Dimensions CM uses AES128 encryption to protect sensitive data such as passwords in network protocol messages and database tables.
During authentication, the client sends the user’s login credentials to the Dimensions CM server and encrypts it using the AES128 algorithm with a randomly generated 128-bit key.
If you need a stronger encryption policy, Dimensions CM also supports the AES256 algorithm. For details, see the section about encrypting usernames and passwords in Administration.
Note: If further security is required, we recommend enabling SSDP to encrypt all traffic. For details, see Network protocols.

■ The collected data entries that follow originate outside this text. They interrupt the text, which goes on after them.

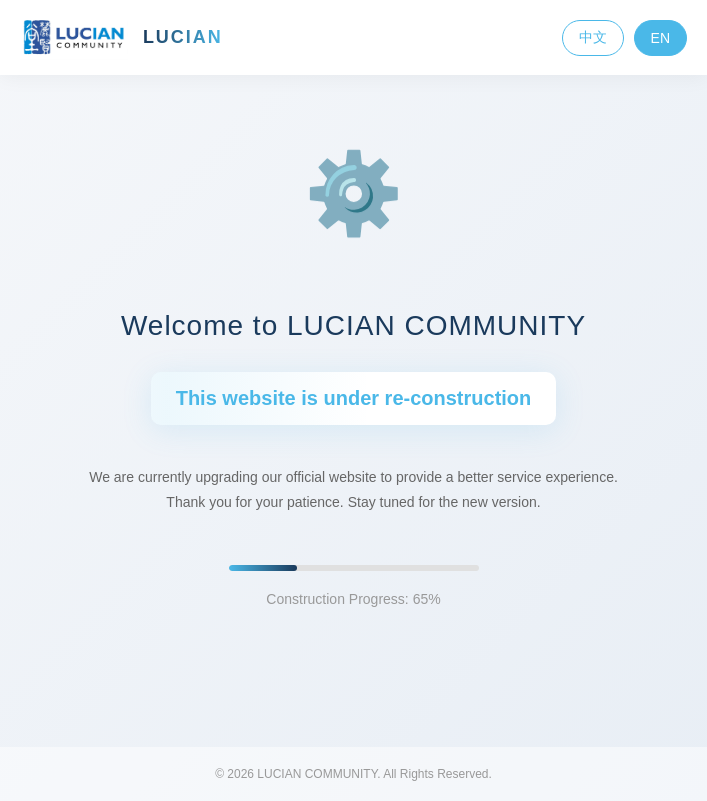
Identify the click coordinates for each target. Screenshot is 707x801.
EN (660, 38)
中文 (593, 37)
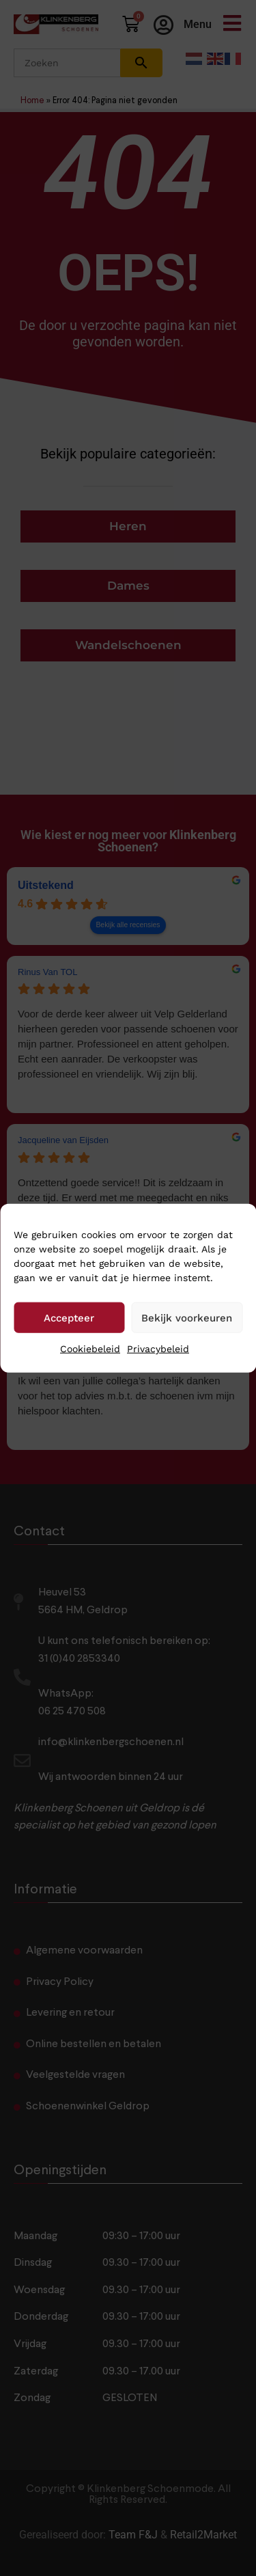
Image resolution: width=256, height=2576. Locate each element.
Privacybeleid (158, 1348)
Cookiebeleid (90, 1348)
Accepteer (69, 1317)
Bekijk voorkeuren (186, 1317)
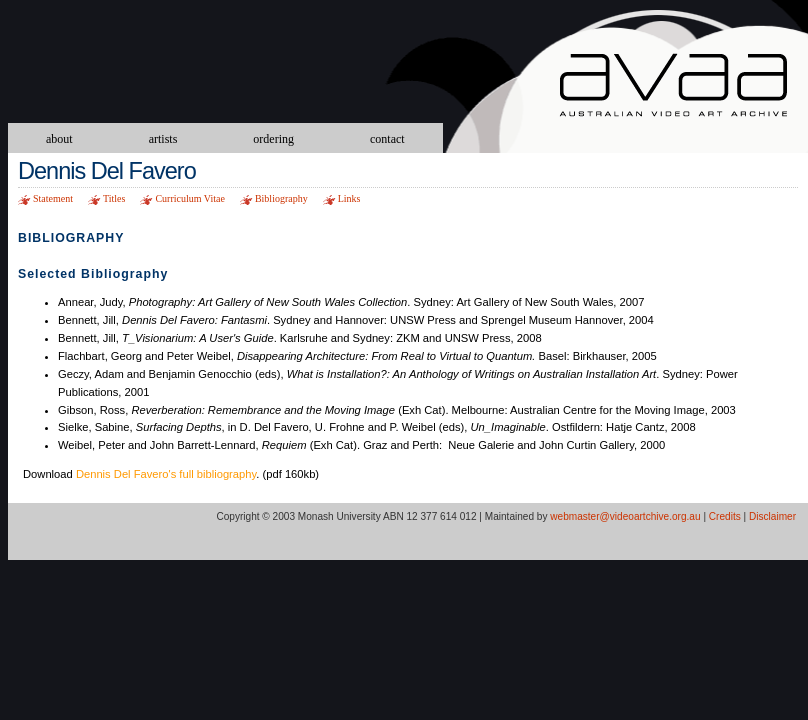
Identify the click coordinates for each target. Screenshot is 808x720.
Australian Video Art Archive (683, 88)
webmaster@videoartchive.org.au (625, 516)
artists (163, 139)
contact (387, 139)
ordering (273, 139)
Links (349, 198)
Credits (725, 516)
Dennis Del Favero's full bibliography (166, 474)
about (59, 139)
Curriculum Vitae (189, 198)
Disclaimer (772, 516)
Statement (53, 198)
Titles (114, 198)
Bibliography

Passwords for key user accounts are stored on the Dimensions CM server on the file system, in the dfs/registry.dat file located under your server installation root folder. On UNIX, to ensure that the passwords are secure, they are owned and only readable by root. On Windows, you can secure these files after the installation of Dimensions CM.
The credentials are also protected by encryption technology. The usernames and passwords are encrypted using the AES128 algorithm.
Use the dmpasswd utility to manage accounts stored in the in dfs/registry.dat file.
The stored accounts include:
|Dimensions pool owner
|The application server processes running on the server are all owned by default by a single user account (the pool owner). The pool manager process (dmpool.exe) needs to know the password for this user to start these application server processes.
|Each Dimensions CM base database is a database schema. The schema username and password are stored to allow Dimensions CM to connect to the schema.
|LDAP bind user
|If you have configured Dimensions CM to use Lightweight Directory Access Protocol (LDAP) and are using a specific user account for performing searches on the LDAP directory, their DN and password must be stored in this file.
|Deployment area credentials
|If the Dimensions CM administrator has entered user credentials for a deployment area in the administration console, these are also stored using the same encryption scheme.
You can use the web client and Administration Console over the industry standard HTTPS protocol to encrypt all communication between the browser and the Web Application Container using SSL/TLS.
When using LDAP to authenticate user credentials, Dimensions CM supports LDAP over an SSL tunnel and LDAP with StartTLS extensions. Both of these security mechanisms encrypt the LDAP communication using strong SSL/TLS encryption. Not all LDAP servers support both secure protocols.